Monday, August 18, 2008

Instinto de supervivencia


Uno de los efectos positivos de las vacaciones sobre el cuerpo son los sueños. De noche, cuando el viento golpea la tienda y los aullidos de animales distantes renuevan la sensación de fragilidad, tenemos todo el tiempo del mundo para saborear ese episodio entero de una comedia surrealista en la que la acción fue compacta y los personajes sólidos. Incluso a veces nos da por encender la linterna y ponernos a escribir, como de mozos, antes de que el cansancio venidero en la oficina nos asustara y nos convenciera de la necesidad de volver a caer en el sueño de inmediato: el despertador sonará en dos horas.

Las ensoñaciones más liberadoras son las de las siestas, ya sea en la playa, bajo un árbol en el monte o en un tren quejumbroso camino de un pueblo que jamás hemos visto.
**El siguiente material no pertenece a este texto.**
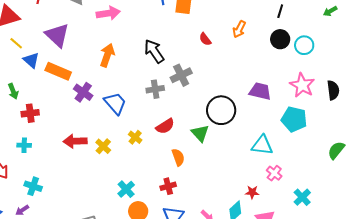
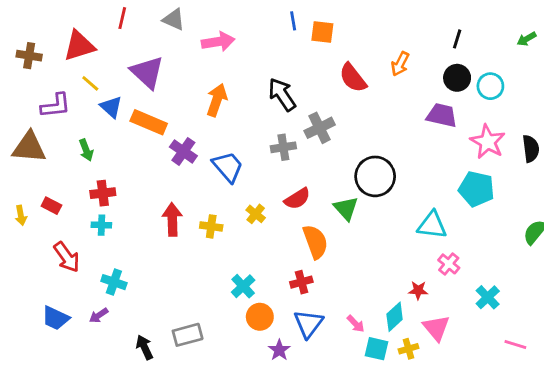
red semicircle: (205, 39) -> (353, 78), size x1.6
purple trapezoid: (260, 91) -> (442, 115), moved
red cross: (30, 113) -> (103, 193), moved
red arrow: (75, 141) -> (172, 220), turned 90
yellow cross: (103, 146) -> (211, 226), turned -35
orange semicircle: (178, 157) -> (315, 242), size x1.4

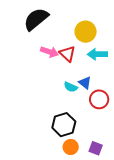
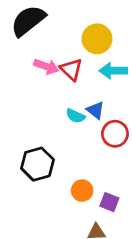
black hexagon: (64, 125) -> (38, 164), moved
orange circle: (71, 147) -> (82, 191), moved

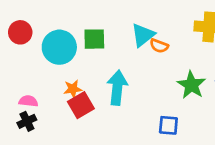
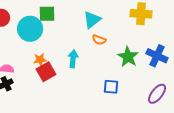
green square: (94, 39) -> (47, 14), moved
orange semicircle: (159, 46) -> (99, 40), moved
cyan arrow: (117, 88) -> (73, 59), size x0.7

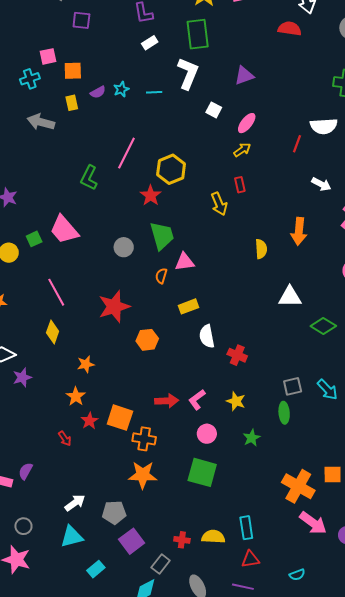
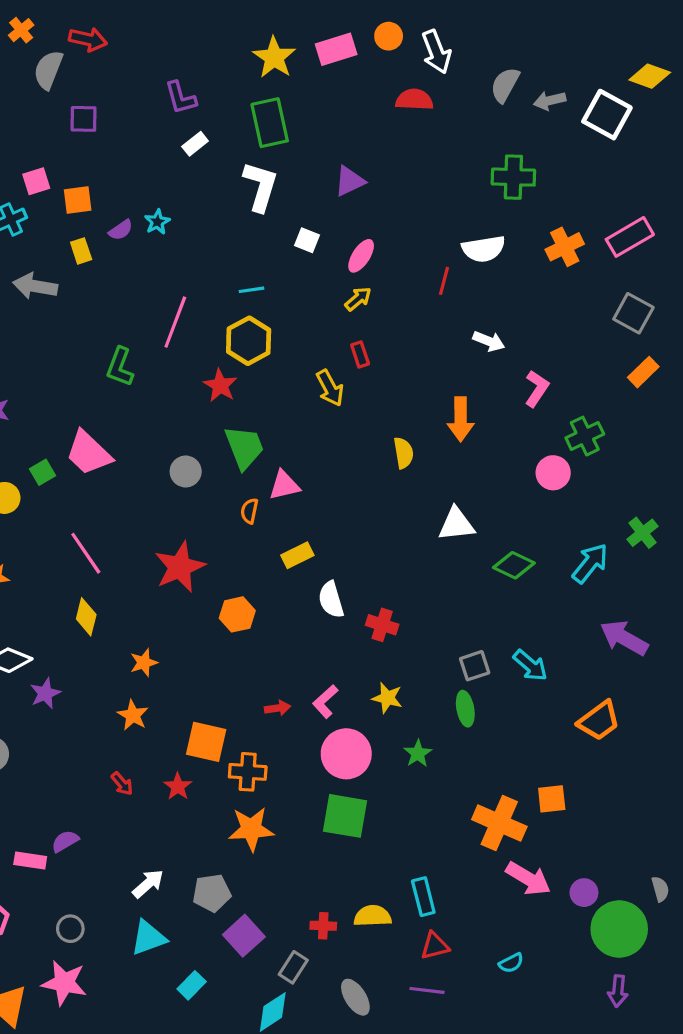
cyan line: (154, 92) -> (252, 290), moved
red arrow: (167, 401) -> (278, 708), size x0.7
red star: (90, 421) -> (178, 787), moved
pink circle: (207, 434) -> (346, 754), size x1.6
purple semicircle: (26, 471) -> (65, 841), turned 36

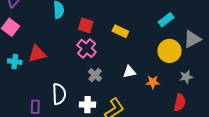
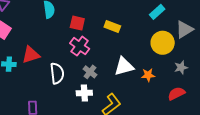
white triangle: (129, 72) -> (124, 66), size x1.5
white semicircle: (59, 94) -> (57, 73), moved
red semicircle: (180, 103) -> (176, 94), turned -126
white cross: (87, 105) -> (84, 93), moved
Nuestro yo se desdobla, somos más personas. Somos antes y después e incluso ahora, a la vez.

¿Sería lo mismo si este estado no fuera provisional?

Conocí a un hombre que no tiene que trabajar. Puede vivir bien, sin lujos pero bien, hasta el día de su muerte. Su aburrimiento no tiene nombre, porque no deriva de las actividades que se ve obligado a hacer ni del hecho de que ya las haya probado todas. Es un hombre sin necesidad de actividad. Por no tener, no tiene ni el instinto de supervivencia.

—Podría morirme ahora mismo —dijo—, y no tendría el mínimo significado para nadie.

Hay artistas que lo son por justificar su presencia en el mundo. En las vacaciones uno recuerda que en la vida tiene muchas opciones. La presencia en el mundo se justifica con las ganas de vivir.

Cuando se pierden, hay que pasar a la acción. Nunca ha habido ningún cambio que se produjera en la soledad humosa del propio vicio.